Stored data entries:
•••

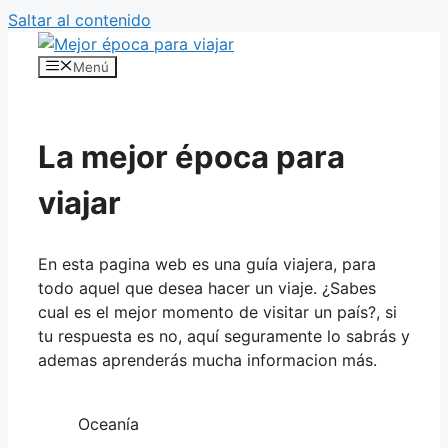
Saltar al contenido
Menú
La mejor época para
viajar
En esta pagina web es una guía viajera, para
todo aquel que desea hacer un viaje. ¿Sabes
cual es el mejor momento de visitar un país?, si
tu respuesta es no, aquí seguramente lo sabrás y
ademas aprenderás mucha informacion más.
Oceanía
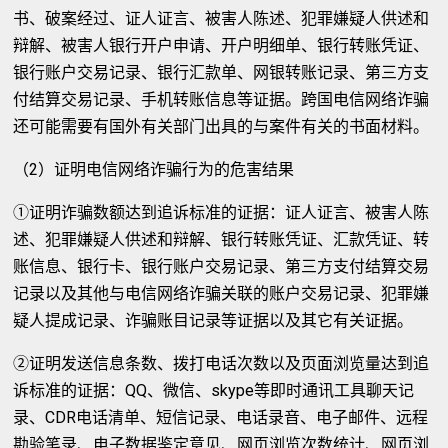
书、破案经过、证人证言、被害人陈述、犯罪嫌疑人供述和
辩解、被害人银行开户申请、开户明细单、银行转账凭证、
银行账户交易记录、银行汇款单、网银转账记录、第三方支
付结算交易记录、手机转账信息等证据。跨国电信网络诈骗
还可能需要有国外有关部门出具的与案件有关的书面材料。
（2）证明电信网络诈骗行为的危害结果
①证明诈骗数额达到追诉标准的证据：证人证言、被害人陈
述、犯罪嫌疑人供述和辩解、银行转账凭证、汇款凭证、转
账信息、银行卡、银行账户交易记录、第三方支付结算交易
记录以及其他与电信网络诈骗关联的账户交易记录、犯罪嫌
疑人提成记录、诈骗账目记录等证据以及其它有关证据。
②证明发送信息条数、拨打电话次数以及页面浏览量达到追
诉标准的证据：QQ、微信、skype等即时通讯工具聊天记
录、CDR电话清单、短信记录、电话录音、电子邮件、远程
勘验笔录、电子数据鉴定意见、网页浏览次数统计、网页浏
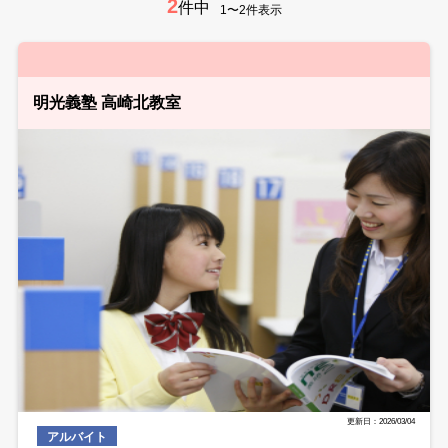
2
件中
1〜2件表示
明光義塾 高崎北教室
更新日：2026/03/04
アルバイト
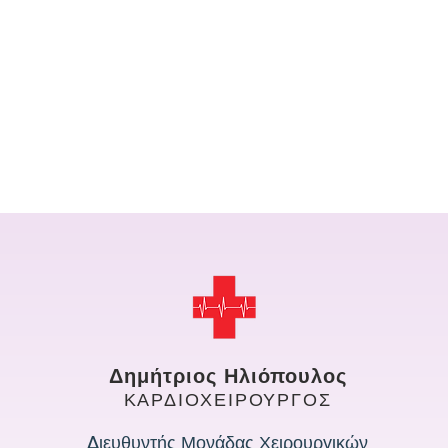
Δημήτριος Ηλιόπουλος
ΚΑΡΔΙΟΧΕΙΡΟΥΡΓΟΣ
Διευθυντής Μονάδας Χειρουργικών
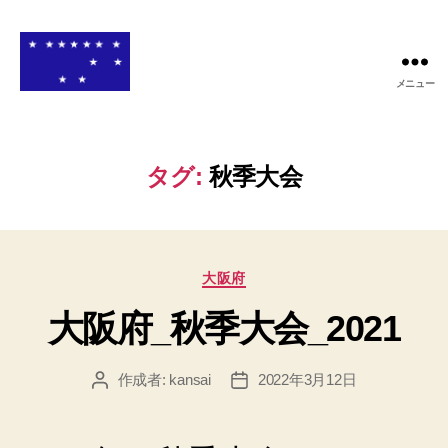
メニュー
関
西
高
等
タグ:
秋季大会
学
校
ア
メ
カ
リ
大阪府
テ
カ
大阪府_秋季大会_2021
ゴ
ン
リ
フ
ー
ッ
作成者:
kansai
2022年3月12日
投
投
ト
稿
稿
ボ
者
日
ー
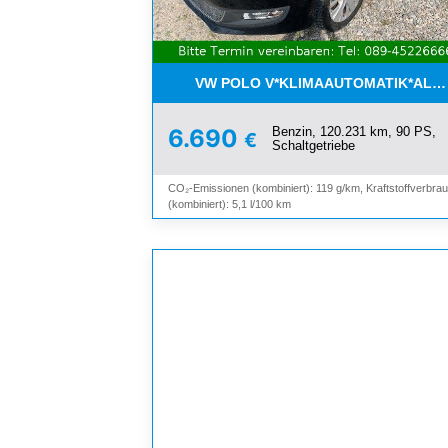
VW POLO V*KLIMAAUTOMATIK*ALLW
Benzin, 120.231 km, 90 PS,
6.690
€
Schaltgetriebe
CO₂-Emissionen (kombiniert): 119 g/km, Kraftstoffverbra
(kombiniert): 5,1 l/100 km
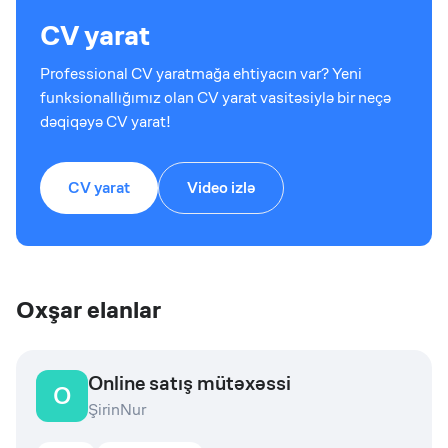
CV yarat
Professional CV yaratmağa ehtiyacın var? Yeni
funksionallığımız olan CV yarat vasitəsiylə bir neçə
dəqiqəyə CV yarat!
CV yarat
Video izlə
Oxşar elanlar
Online satış mütəxəssi
O
ŞirinNur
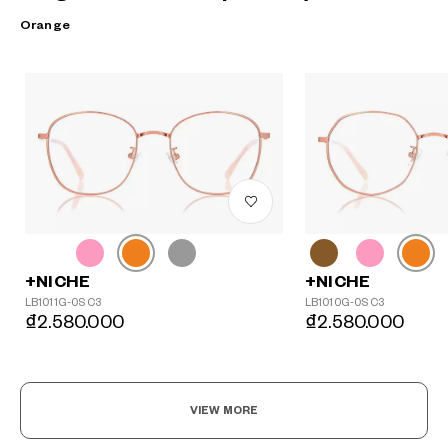
Orange
+NICHE
+NICHE
LB1011G-0S C3
LB1010G-0S C3
₫2.580.000
₫2.580.000
VIEW MORE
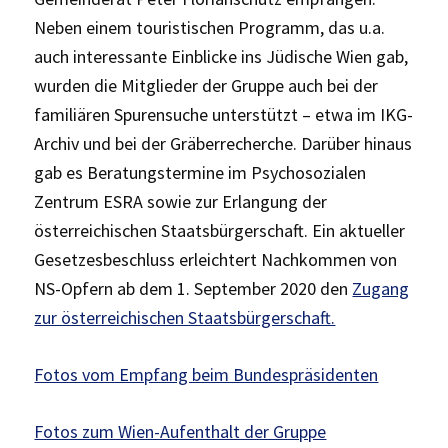
Neben einem touristischen Programm, das u.a.
auch interessante Einblicke ins Jüdische Wien gab,
wurden die Mitglieder der Gruppe auch bei der
familiären Spurensuche unterstützt – etwa im IKG-
Archiv und bei der Gräberrecherche. Darüber hinaus
gab es Beratungstermine im Psychosozialen
Zentrum ESRA sowie zur Erlangung der
österreichischen Staatsbürgerschaft. Ein aktueller
Gesetzesbeschluss erleichtert Nachkommen von
NS-Opfern ab dem 1. September 2020 den
Zugang
zur österreichischen Staatsbürgerschaft.
Fotos vom Empfang beim Bundespräsidenten
Fotos zum Wien-Aufenthalt der Gruppe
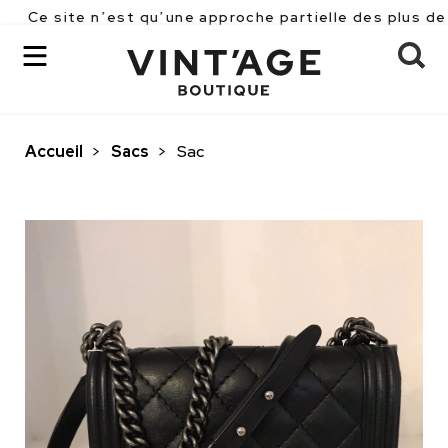
e n’est qu’une approche partielle des plus de 2500 pi
Accueil
>
Sacs
>
Sac
OK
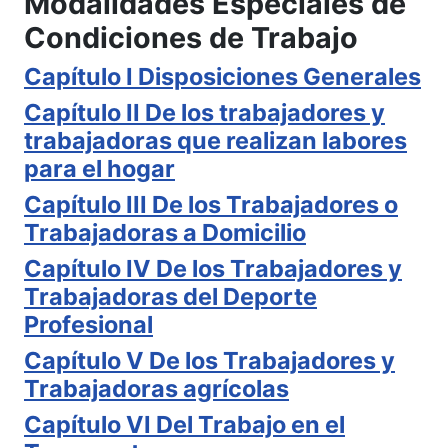
Modalidades Especiales de
Condiciones de Trabajo
Capítulo I Disposiciones Generales
Capítulo II De los trabajadores y
trabajadoras que realizan labores
para el hogar
Capítulo III De los Trabajadores o
Trabajadoras a Domicilio
Capítulo IV De los Trabajadores y
Trabajadoras del Deporte
Profesional
Capítulo V De los Trabajadores y
Trabajadoras agrícolas
Capítulo VI Del Trabajo en el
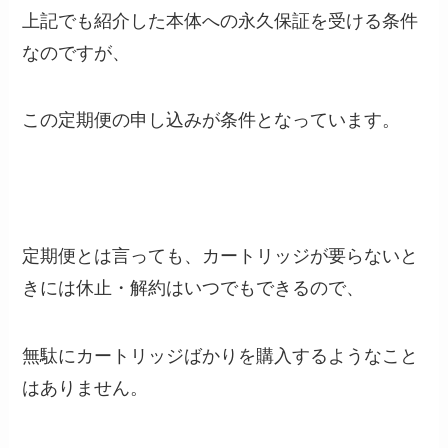
上記でも紹介した本体への永久保証を受ける条件
なのですが、
この定期便の申し込みが条件となっています。
定期便とは言っても、カートリッジが要らないと
きには休止・解約はいつでもできるので、
無駄にカートリッジばかりを購入するようなこと
はありません。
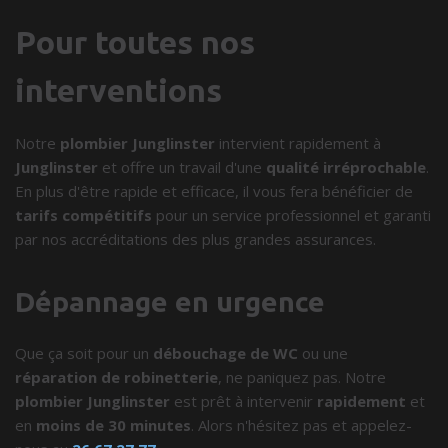
Pour toutes nos
interventions
Notre
plombier Junglinster
intervient rapidement à
Junglinster
et offre un travail d'une
qualité irréprochable
.
En plus d'être rapide et efficace, il vous fera bénéficier de
tarifs compétitifs
pour un service professionnel et garanti
par nos accréditations des plus grandes assurances.
Dépannage en urgence
Que ça soit pour un
débouchage de WC
ou une
réparation de robinetterie
, ne paniquez pas. Notre
plombier Junglinster
est prêt à intervenir
rapidement
et
en
moins de 30 minutes
. Alors n'hésitez pas et appelez-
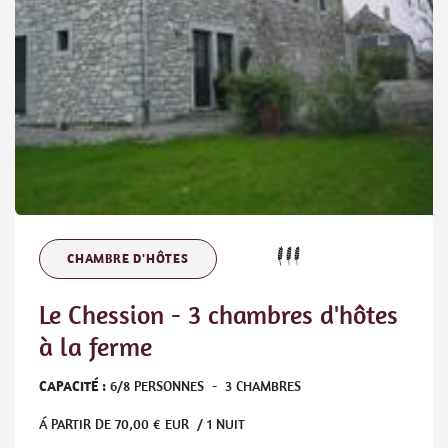
CHAMBRE D'HÔTES
Le Chession - 3 chambres d'hôtes
à la ferme
CAPACITÉ :
6
/
8
PERSONNES
-
3
CHAMBRES
Á PARTIR DE
70,00
€ EUR / 1 NUIT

•••

Assigned task: What lines above mention "Gruppe"? Copy each one.

Worked solution:
wurden die Mitglieder der Gruppe auch bei der
Fotos zum Wien-Aufenthalt der Gruppe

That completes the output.